Combines both approaches for best results. Keyword matches boost relevance for exact terms, while semantic search surfaces conceptually related passages you might have missed.

Indexing Pipeline

Documents go through several processing stages before becoming searchable:

  1. Ingestion — Markdown files are parsed and metadata extracted
  2. Chunking — Long documents are split into paragraph-sized passages
  3. Embedding — Each passage gets a 3072-dimensional vector representation
  4. RAG Enhancement — Disambiguation, HyPE (hypothetical passage expansion), and entity extraction enrich each passage for higher-precision retrieval. Full details →
  5. Indexing — Passages are indexed in Meilisearch with vectors
  6. Quality Check — AI verifies metadata and flags potential issues

Contributing Documents

We encourage the community to help expand the library.

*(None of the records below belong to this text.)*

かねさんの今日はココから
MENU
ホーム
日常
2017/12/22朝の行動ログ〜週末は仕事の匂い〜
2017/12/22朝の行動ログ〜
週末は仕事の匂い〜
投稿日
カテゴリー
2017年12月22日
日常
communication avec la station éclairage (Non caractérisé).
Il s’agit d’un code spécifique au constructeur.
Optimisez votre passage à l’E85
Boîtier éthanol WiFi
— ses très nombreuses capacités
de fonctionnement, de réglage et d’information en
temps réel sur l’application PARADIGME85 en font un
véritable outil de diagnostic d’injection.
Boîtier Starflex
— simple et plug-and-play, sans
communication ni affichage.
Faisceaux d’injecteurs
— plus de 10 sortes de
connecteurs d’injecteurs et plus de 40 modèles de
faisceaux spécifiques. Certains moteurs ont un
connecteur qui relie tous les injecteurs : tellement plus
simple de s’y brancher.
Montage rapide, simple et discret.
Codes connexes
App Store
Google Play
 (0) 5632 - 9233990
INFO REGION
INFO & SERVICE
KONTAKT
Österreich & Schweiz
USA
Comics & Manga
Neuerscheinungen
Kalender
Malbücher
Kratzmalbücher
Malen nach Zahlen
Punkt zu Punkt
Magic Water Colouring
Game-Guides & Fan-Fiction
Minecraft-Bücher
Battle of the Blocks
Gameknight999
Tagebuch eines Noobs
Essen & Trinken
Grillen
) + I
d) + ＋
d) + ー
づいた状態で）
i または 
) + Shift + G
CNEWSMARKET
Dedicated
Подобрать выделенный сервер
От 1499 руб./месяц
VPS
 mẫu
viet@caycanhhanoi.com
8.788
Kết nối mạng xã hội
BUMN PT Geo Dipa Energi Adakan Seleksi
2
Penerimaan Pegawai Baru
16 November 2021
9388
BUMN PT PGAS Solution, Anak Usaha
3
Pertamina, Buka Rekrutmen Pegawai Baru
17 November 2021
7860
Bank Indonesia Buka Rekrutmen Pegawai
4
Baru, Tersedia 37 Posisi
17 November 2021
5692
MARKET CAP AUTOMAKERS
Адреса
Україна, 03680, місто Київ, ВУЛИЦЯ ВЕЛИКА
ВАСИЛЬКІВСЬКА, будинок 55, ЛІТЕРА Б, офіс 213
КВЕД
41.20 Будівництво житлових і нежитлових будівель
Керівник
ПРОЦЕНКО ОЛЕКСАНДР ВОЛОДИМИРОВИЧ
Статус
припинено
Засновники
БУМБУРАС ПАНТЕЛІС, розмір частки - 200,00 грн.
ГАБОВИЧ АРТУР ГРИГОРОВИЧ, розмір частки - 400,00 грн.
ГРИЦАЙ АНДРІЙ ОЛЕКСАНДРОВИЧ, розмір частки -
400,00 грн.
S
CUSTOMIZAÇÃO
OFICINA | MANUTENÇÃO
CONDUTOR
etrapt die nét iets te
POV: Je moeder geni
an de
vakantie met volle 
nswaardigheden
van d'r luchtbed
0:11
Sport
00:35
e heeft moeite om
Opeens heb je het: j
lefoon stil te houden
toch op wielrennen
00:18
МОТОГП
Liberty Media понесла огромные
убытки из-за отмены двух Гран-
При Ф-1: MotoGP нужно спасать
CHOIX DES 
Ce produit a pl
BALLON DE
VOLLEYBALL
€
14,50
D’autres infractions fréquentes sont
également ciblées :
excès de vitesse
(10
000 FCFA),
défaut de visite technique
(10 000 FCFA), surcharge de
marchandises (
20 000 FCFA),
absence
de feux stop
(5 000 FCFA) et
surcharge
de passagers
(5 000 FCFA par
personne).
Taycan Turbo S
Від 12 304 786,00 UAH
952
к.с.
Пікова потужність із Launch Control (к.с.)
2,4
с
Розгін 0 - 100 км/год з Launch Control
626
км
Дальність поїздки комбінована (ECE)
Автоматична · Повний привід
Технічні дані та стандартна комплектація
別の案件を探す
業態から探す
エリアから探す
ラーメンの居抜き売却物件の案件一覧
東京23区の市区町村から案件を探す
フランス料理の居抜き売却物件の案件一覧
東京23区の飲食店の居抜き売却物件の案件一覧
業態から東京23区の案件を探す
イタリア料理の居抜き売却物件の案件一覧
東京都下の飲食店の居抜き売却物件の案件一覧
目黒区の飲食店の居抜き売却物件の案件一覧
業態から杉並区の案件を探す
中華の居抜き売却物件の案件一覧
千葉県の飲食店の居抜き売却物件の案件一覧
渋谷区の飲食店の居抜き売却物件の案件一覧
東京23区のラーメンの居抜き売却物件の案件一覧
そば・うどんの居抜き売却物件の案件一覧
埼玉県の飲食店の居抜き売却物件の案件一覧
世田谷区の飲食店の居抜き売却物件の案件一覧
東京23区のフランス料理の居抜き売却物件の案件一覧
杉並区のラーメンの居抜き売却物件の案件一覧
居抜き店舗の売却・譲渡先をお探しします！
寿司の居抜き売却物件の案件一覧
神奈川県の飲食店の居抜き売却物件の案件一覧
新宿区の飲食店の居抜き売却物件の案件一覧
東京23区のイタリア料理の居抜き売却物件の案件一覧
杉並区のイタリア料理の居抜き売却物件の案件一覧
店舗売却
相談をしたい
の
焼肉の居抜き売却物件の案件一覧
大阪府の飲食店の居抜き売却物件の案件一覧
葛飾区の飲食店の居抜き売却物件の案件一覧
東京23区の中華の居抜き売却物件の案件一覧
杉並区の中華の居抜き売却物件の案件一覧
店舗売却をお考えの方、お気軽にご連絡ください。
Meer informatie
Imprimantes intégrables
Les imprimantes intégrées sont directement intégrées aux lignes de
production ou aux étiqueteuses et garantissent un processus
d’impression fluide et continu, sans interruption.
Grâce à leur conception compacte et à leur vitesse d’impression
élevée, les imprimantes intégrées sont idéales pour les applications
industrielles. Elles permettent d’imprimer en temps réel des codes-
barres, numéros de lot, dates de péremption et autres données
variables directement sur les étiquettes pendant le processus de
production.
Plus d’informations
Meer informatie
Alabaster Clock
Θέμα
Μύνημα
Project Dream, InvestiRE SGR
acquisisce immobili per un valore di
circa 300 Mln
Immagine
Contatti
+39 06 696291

Here's how the contribution process works:

  1. Submit — Share a document URL, file, or text with the Librarian
  2. Analysis — The Librarian checks for duplicates and existing coverage
  3. Conversion — Documents are converted to clean Markdown format
  4. Metadata — AI enriches metadata (author, date, collection)
  5. Review — Admin reviews and approves for indexing
  6. Indexing — Document is processed and becomes searchable

Supported Formats

  • Markdown (.md)
  • Plain text (.txt)
  • PDF (text-based)
  • HTML
  • EPUB
  • Audio/Video URLs (via Transcriber agent)